Observability
This guide explains how to monitor, trace, and observe pipeline applications built with The Pipeline Framework using industry-standard tools and practices.
Overview
Observability in The Pipeline Framework encompasses:
- Metrics: Collecting quantitative data about pipeline performance
- Tracing: Tracking requests as they flow through the pipeline
- Logging: Structured logging with context for debugging
- Health Checks: Monitoring service availability and readiness
The framework provides built-in support for metrics and health checks through Quarkus and Micrometer.
Metrics Collection
Built-in Metrics
The Pipeline Framework automatically collects various metrics:
// Automatic metrics collected:
// - Pipeline execution duration
// - Step execution time
// - Success/failure rates
// - Throughput counters
// - Error counts by type
// - Resource utilizationCustom Metrics
Add custom metrics to your services:
@PipelineStep(
// ... configuration
)
@ApplicationScoped
public class ProcessPaymentService implements StepOneToOne<PaymentRecord, PaymentStatus> {
@Inject
MetricRegistry metricRegistry;
private Timer processingTimer;
private Counter successCounter;
private Counter failureCounter;
private Histogram paymentAmountHistogram;
@PostConstruct
void initializeMetrics() {
processingTimer = metricRegistry.timer("payment.processing.duration");
successCounter = metricRegistry.counter("payment.processing.success");
failureCounter = metricRegistry.counter("payment.processing.failure");
paymentAmountHistogram = metricRegistry.histogram("payment.amount.distribution");
}
@Override
public Uni<PaymentStatus> applyOneToOne(PaymentRecord paymentRecord) {
Timer.Context timerContext = processingTimer.time();
paymentAmountHistogram.update(paymentRecord.getAmount().doubleValue());
return processPayment(paymentRecord)
.onItem().invoke(result -> {
timerContext.stop();
successCounter.inc();
LOG.info("Payment processed successfully: amount={}", paymentRecord.getAmount());
})
.onFailure().invoke(error -> {
timerContext.stop();
failureCounter.inc();
LOG.error("Payment processing failed: amount={}", paymentRecord.getAmount(), error);
});
}
private Uni<PaymentStatus> processPayment(PaymentRecord record) {
// Implementation
return Uni.createFrom().item(/* ... */);
}
}Micrometer Integration
The framework integrates with Micrometer for metrics collection:
# application.properties
# Enable Micrometer
quarkus.micrometer.enabled=true
quarkus.micrometer.export.prometheus.enabled=true
quarkus.micrometer.export.prometheus.path=/q/metrics
quarkus.micrometer.binder.http-server.enabled=true
quarkus.micrometer.binder.http-client.enabled=true
# Configure histogram buckets
quarkus.micrometer.distribution.percentiles-histogram.http.server.requests=true
quarkus.micrometer.distribution.percentiles-histogram.http.client.requests=trueDistributed Tracing
OpenTelemetry Integration
The framework supports OpenTelemetry for distributed tracing:
# application.properties
# Enable OpenTelemetry
quarkus.otel.enabled=true
quarkus.otel.traces.enabled=true
quarkus.otel.exporter.otlp.endpoint=http://localhost:4317
quarkus.otel.exporter.otlp.protocol=grpc
# Configure tracing sampler
quarkus.otel.traces.sampler=always_onCustom Spans
Add custom spans to your services:
@PipelineStep(
// ... configuration
)
@ApplicationScoped
public class ProcessPaymentService implements StepOneToOne<PaymentRecord, PaymentStatus> {
@Inject
Tracer tracer;
@Override
public Uni<PaymentStatus> applyOneToOne(PaymentRecord paymentRecord) {
Span span = tracer.spanBuilder("process-payment")
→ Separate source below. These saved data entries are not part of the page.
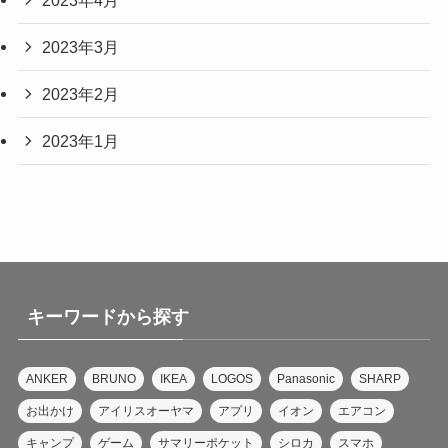
2023年3月
2023年2月
2023年1月
キーワードから探す
ANKER
BRUNO
IKEA
LOGOS
Panasonic
SHARP
お出かけ
アイリスオーヤマ
アプリ
イオン
エアコン
キャンプ
ゲーム
サマリーポケット
シロカ
スマホ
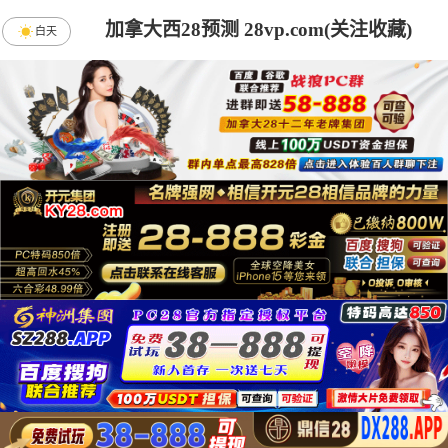
加拿大西28预测 28vp.com(关注收藏)
白天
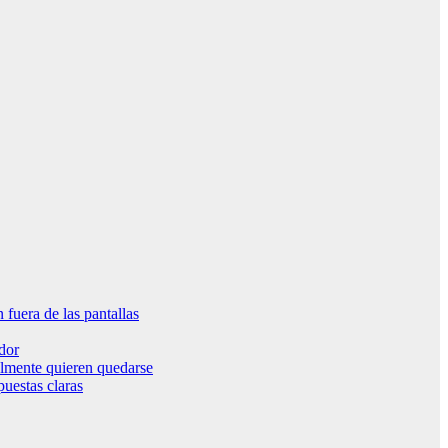
fuera de las pantallas
ador
ealmente quieren quedarse
uestas claras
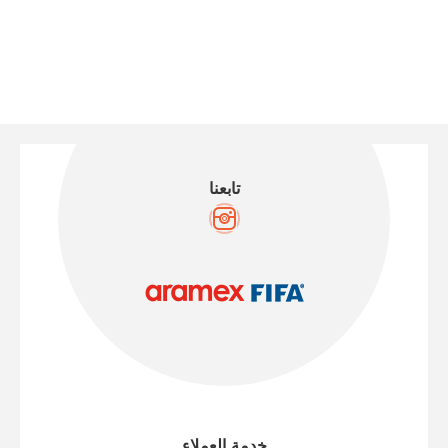
تابعنا
خدمة العملاء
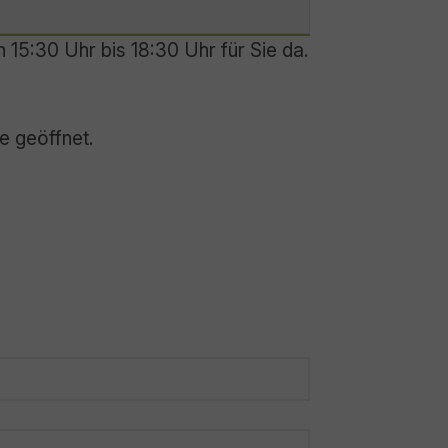
 15:30 Uhr bis 18:30 Uhr für Sie da.
e geöffnet.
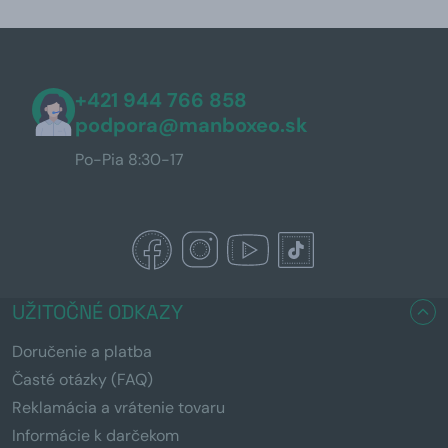
+421 944 766 858
podpora@manboxeo.sk
Po-Pia 8:30-17
UŽITOČNÉ ODKAZY
Doručenie a platba
Časté otázky (FAQ)
Reklamácia a vrátenie tovaru
Informácie k darčekom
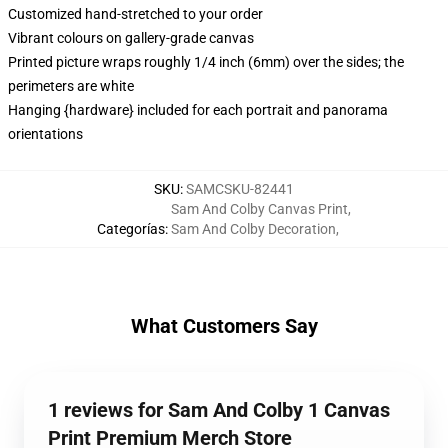
Customized hand-stretched to your order
Vibrant colours on gallery-grade canvas
Printed picture wraps roughly 1/4 inch (6mm) over the sides; the
perimeters are white
Hanging {hardware} included for each portrait and panorama
orientations
SKU
:
SAMCSKU-82441
Sam And Colby Canvas Print
,
Categorías
:
Sam And Colby Decoration
,
What Customers Say
1 reviews for Sam And Colby 1 Canvas
Print Premium Merch Store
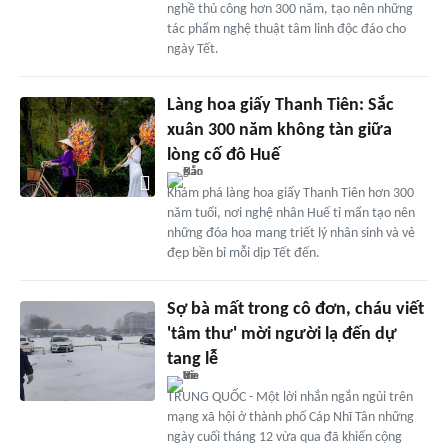
nghề thủ công hơn 300 năm, tạo nên những
tác phẩm nghệ thuật tâm linh độc đáo cho
ngày Tết.
Làng hoa giấy Thanh Tiên: Sắc
xuân 300 năm không tàn giữa
lòng cố đô Huế
Khám phá làng hoa giấy Thanh Tiên hơn 300
năm tuổi, nơi nghệ nhân Huế tỉ mẩn tạo nên
những đóa hoa mang triết lý nhân sinh và vẻ
đẹp bền bỉ mỗi dịp Tết đến.
Sợ bà mất trong cô đơn, cháu viết
'tâm thư' mời người lạ đến dự
tang lễ
TRUNG QUỐC - Một lời nhắn ngắn ngủi trên
mạng xã hội ở thành phố Cáp Nhĩ Tân những
ngày cuối tháng 12 vừa qua đã khiến cộng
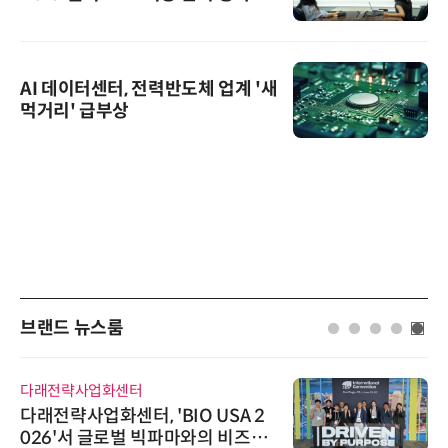
AI 데이터센터, 전력반도체 업계 '새
먹거리' 급부상
브랜드 뉴스룸
다래전략사업화센터
다래전략사업화센터, 'BIO USA 2
026'서 글로벌 빅파마와의 비즈니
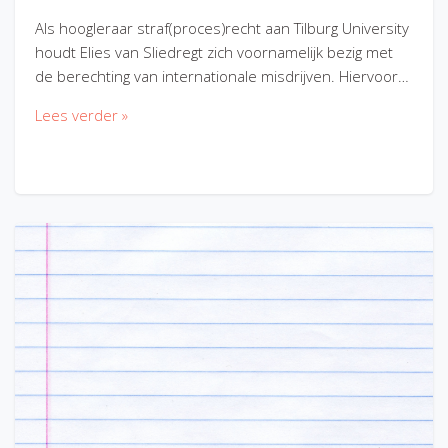
Als hoogleraar straf(proces)recht aan Tilburg University
houdt Elies van Sliedregt zich voornamelijk bezig met
de berechting van internationale misdrijven. Hiervoor…
Lees verder »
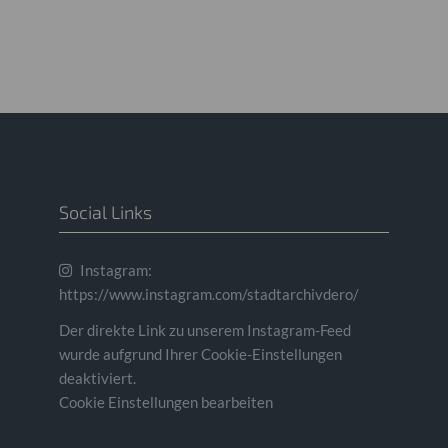
Social Links
Instagram:
https://www.instagram.com/stadtarchivdero/
Der direkte Link zu unserem Instagram-Feed
wurde aufgrund Ihrer Cookie-Einstellungen
deaktiviert.
Cookie Einstellungen bearbeiten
.setAttribute("payment.id", paymentRecord.getId().toString())
.setAttribute("payment.amount", paymentRecord.getAmount().doubleValue())
.setAttribute("payment.currency", paymentRecord.getCurrency().getCurrencyCode())
.setAttribute("payment.recipient", paymentRecord.getRecipient())
.startSpan();
try (Scope scope = span.makeCurrent()) {
return processPayment(paymentRecord)
.onItem().invoke(result -> {
span.setStatus(StatusCode.OK);
LOG.info("Payment processed successfully");
})
.onFailure().invoke(error -> {
span.recordException(error);
span.setStatus(StatusCode.ERROR, error.getMessage());
LOG.error("Payment processing failed", error);
});
} finally {
span.end();
}
}
private Uni<PaymentStatus> processPayment(PaymentRecord record) {
// Add sub-spans for individual operations
Span validationSpan = tracer.spanBuilder("validate-payment")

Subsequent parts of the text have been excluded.